You know I love to talk productivity. I always say that productivity is a totally valid form of self-care, when it’s approached in a healthy way. (You can learn all about that in The Productivity Tool Kit!)
I also always say that a huge part of being productive is knowing what you want to produce. It’s impossible to be or feel productive if you’re spinning your wheels because you can’t figure out where exactly you need productivity. And oftentimes, that happens because we’re so overwhelmed we don’t even know where to start. Sound familiar?
A Secret Weapon Tool for prioritizing
If that sounds like a place that you find yourself often, then we’re in the same boat. There have been so many times where my to-do list was so overloaded I felt paralyzed to do anything at all. And in those moments, it can start to feel like everything is a priority. Like you have to get it all done right now.
But that’s just anxiety talking.
And there’s a tool that can help figure it out! Yay!
The Eisenhower Matrix is a totally simple but totally brilliant concept, attributed to (you guessed it) Dwight D. Eisenhower. He created it to help prioritize tasks by both urgency and importance.
How to be productive with the Eisenhower Matrix
Basically, the Eisenhower Matrix (also known as the Urgent-Important Matrix) helps you sort your tasks into a grid, separating them by what is more or less urgent and important. And to see everything laid out in this way helps you figure out an obvious path forward.
It’s a perfect tool for those moments when you feel overwhelmed by your to-do list or tasks.
Start by creating a 2×2 grid. On the top of the grid, write “Urgent” over the left column and “Less Urgent” over the right column. On the left side of the grid write “Important” next to the top row and “Less Important” next to the bottom row. Now you’ve got a matrix.
If you don’t want to make one yourself, you can download ours.
Start sorting your tasks into these various sections of your grid. At first it might feel uncomfortable to call some of your tasks “less urgent” or “less important,” but you’ll start to be able to differentiate the more you work with it.
What to Do After You Sort Your Tasks
Once your tasks are sorted, you can use the matrix as a map to move forward. Here’s the breakdown.
The tasks in the upper left are urgent and important. Those need to get done, so do those first. Like, today. The tasks in the upper right are important but not urgent. Schedule them sometime in the near future. Tasks in the lower left are urgent but not important; delegate these if you can. And tasks in the lower right are neither urgent nor important. Decide whether you actually need to do these at all. (The answer is often no!)
An Example Eisenhower Matrix
Here’s how one of my recent to-do lists broke down into tasks on the Eisenhower Matrix.

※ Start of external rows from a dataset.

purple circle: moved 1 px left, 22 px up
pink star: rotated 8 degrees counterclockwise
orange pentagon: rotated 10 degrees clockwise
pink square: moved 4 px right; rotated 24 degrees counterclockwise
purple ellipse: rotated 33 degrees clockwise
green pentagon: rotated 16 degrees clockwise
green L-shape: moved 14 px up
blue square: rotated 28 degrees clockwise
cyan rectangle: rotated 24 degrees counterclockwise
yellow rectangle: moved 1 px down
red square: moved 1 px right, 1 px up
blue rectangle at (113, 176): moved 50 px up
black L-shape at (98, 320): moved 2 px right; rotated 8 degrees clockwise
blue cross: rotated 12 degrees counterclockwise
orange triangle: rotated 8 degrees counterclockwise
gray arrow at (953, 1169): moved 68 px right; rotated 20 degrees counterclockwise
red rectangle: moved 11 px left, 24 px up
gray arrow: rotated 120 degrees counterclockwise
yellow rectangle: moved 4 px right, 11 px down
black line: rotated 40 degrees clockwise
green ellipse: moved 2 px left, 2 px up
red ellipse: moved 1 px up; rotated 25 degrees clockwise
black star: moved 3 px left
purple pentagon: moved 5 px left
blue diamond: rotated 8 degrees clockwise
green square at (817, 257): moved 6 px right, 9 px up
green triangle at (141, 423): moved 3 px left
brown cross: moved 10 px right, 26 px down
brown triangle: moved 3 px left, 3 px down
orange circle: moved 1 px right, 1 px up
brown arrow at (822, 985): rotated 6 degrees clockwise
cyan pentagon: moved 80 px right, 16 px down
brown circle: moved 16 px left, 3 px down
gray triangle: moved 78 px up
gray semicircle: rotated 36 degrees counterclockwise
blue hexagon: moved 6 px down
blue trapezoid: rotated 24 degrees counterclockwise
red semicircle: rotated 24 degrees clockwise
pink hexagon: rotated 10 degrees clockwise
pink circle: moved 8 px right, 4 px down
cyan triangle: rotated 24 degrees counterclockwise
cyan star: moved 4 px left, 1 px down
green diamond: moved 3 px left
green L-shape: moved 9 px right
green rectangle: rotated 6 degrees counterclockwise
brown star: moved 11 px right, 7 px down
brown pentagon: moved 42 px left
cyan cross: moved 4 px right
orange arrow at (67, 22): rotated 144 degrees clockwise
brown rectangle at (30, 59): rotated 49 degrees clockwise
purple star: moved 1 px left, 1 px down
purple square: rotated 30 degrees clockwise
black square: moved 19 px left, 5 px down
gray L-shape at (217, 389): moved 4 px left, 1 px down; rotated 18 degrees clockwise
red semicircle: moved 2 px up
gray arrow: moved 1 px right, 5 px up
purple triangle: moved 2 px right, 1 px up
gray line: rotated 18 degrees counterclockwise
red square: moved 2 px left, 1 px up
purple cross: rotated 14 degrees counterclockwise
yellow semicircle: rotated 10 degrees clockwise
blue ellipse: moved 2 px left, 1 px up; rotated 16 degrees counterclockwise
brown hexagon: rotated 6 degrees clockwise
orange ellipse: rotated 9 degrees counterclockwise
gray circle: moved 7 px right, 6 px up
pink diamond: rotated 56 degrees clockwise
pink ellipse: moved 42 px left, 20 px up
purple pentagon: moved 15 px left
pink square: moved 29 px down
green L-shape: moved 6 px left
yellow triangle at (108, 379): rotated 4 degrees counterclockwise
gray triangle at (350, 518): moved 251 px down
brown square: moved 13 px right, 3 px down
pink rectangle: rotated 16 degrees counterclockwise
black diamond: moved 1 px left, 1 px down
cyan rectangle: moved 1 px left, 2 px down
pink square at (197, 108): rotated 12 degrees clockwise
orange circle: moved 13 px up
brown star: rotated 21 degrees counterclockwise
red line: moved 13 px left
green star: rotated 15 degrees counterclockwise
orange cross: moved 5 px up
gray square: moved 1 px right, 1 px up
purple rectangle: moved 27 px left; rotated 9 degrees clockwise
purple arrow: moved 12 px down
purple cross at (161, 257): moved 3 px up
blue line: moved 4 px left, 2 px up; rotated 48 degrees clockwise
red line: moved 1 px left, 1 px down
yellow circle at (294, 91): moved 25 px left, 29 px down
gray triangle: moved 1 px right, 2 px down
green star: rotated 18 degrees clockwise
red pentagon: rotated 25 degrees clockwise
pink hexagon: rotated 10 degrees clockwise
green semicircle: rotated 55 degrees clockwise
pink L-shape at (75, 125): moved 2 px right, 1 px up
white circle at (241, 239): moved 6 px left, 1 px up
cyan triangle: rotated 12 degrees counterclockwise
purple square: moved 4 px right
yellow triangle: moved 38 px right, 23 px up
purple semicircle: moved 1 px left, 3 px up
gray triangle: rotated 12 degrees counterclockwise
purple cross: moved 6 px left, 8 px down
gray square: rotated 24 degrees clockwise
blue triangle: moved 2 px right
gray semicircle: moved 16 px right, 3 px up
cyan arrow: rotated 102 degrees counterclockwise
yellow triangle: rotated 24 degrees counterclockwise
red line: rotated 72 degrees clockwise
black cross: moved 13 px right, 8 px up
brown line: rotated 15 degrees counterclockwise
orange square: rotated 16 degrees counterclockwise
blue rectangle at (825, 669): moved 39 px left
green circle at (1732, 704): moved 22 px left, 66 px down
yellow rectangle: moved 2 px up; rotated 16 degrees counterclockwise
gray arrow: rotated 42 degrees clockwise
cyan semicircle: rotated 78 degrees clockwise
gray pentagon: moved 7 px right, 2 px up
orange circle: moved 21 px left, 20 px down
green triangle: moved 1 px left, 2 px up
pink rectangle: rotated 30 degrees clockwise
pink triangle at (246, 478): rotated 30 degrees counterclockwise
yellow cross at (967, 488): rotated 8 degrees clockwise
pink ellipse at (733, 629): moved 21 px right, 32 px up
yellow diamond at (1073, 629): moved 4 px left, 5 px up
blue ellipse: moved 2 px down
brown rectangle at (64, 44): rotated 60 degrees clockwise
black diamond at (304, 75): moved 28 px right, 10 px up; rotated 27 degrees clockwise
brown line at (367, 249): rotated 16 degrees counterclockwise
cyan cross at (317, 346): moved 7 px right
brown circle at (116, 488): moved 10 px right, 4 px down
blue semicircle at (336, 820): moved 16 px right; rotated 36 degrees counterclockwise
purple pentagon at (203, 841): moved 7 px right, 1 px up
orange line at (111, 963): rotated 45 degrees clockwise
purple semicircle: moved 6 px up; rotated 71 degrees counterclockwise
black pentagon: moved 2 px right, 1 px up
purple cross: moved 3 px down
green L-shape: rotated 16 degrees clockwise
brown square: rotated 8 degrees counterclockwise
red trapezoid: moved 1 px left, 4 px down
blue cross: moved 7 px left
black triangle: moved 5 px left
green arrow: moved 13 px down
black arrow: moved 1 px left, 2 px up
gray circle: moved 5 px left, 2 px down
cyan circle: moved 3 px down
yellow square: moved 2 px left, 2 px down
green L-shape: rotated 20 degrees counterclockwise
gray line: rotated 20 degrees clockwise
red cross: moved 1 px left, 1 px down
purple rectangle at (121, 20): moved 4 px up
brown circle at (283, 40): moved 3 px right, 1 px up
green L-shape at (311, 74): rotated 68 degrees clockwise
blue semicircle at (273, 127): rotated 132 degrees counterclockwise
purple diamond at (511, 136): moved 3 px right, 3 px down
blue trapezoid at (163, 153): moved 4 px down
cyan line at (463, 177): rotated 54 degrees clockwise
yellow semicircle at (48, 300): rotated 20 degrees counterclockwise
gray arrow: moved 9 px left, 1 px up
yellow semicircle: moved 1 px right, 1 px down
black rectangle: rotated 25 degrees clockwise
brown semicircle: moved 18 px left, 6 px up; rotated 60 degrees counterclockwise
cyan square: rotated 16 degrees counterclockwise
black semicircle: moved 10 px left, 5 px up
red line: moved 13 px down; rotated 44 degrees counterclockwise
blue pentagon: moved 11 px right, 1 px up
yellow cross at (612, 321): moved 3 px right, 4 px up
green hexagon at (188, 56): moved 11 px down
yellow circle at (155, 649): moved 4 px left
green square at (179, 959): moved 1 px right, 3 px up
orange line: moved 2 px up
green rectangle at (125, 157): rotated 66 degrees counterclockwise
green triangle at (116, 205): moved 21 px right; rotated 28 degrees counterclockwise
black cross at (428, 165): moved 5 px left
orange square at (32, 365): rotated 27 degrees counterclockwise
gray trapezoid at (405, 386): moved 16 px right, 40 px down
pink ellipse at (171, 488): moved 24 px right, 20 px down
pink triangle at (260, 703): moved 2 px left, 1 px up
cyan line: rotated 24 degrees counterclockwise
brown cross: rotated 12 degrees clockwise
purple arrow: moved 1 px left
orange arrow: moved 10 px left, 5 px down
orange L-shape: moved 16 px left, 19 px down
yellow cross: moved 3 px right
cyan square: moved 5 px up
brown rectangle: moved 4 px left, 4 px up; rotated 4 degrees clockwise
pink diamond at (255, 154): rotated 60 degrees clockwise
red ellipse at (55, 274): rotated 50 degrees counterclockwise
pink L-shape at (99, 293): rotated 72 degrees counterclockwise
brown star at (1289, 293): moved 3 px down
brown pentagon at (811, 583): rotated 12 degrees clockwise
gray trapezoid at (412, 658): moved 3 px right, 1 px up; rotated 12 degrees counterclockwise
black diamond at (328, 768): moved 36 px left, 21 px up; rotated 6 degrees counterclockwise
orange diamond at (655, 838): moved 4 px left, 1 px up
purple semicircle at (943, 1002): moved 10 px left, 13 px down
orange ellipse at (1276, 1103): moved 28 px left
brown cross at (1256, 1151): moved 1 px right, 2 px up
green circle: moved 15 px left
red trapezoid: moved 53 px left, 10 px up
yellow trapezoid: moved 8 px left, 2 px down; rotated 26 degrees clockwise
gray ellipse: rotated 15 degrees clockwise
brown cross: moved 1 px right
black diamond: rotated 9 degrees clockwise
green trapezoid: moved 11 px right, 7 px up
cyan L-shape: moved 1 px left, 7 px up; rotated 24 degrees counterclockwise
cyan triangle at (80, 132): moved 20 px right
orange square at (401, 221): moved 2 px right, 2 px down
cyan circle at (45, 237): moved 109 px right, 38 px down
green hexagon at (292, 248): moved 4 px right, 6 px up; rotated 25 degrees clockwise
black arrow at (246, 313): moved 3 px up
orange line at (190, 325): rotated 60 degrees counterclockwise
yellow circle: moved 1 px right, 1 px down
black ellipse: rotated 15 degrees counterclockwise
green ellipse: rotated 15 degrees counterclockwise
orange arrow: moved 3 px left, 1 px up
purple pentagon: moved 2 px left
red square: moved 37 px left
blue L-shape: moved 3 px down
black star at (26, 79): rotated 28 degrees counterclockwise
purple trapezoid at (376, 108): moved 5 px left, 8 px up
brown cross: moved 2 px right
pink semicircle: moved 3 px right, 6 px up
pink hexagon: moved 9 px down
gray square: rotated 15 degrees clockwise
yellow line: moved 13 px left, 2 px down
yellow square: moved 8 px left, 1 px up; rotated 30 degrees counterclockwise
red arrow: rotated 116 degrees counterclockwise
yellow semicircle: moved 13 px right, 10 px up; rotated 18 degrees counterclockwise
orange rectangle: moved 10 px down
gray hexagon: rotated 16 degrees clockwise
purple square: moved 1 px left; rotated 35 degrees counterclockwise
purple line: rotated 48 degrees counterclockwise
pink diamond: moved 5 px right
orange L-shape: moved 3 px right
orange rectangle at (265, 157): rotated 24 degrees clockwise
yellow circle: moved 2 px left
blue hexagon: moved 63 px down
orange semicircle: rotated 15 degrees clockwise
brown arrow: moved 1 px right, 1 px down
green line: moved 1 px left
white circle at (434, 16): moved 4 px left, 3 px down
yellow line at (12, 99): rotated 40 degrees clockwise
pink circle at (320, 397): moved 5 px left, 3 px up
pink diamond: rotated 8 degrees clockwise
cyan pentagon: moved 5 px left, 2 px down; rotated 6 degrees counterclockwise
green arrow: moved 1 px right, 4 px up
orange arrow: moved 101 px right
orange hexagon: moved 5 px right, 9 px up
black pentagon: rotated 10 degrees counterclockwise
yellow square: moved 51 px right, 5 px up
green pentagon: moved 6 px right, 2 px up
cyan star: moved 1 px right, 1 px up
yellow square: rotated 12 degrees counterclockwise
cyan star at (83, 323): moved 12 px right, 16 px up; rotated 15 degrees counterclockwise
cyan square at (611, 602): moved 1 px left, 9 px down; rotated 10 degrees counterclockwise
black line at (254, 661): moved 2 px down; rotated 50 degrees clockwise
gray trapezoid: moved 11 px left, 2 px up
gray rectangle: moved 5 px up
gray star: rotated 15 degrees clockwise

So you can see, the things that needed immediate doing were writing a partnership blog post and planning the kids’ daily schedule. I did those right away, myself. Laundry was urgent but not important, so I delegated that to Ryan and the kids. Planning email broadcasts was important but not urgent, so that’s now scheduled out for the future. And deleting Lightroom photos DIY was neither important nor urgent, so I’m evaluating whether I even want to do it.
File this away under “productivity hacks” for yourself next time you feel overwhelmed. It’s so easy to let our minds run away with us and start feeling like every single item on our list needs immediate attention. This simple grid brings us back to ourselves and reality, and helps to sort through it all.
If you need a few more hacks, check out the Productivity Highlight on my Instagram! xoxo
- To-do list
- Printable Matrix
- Start by drawing a 2x2 grid on your paper. (Download our matrix if you don't want to create your own.)
- Label the left column "Urgent," the right column "Less Urgent," the top row "Important," and the bottom row "Less Important."
- Add your tasks to the appropriate place on the grid.
- After your tasks are sorted, make a plan to move ahead. Do the tasks on the top left in the immediate future. Schedule the tasks on the top right for sometime later. Delegate the tasks on the bottom left. And reevaluate whether the tasks on the bottom right need to be done at all.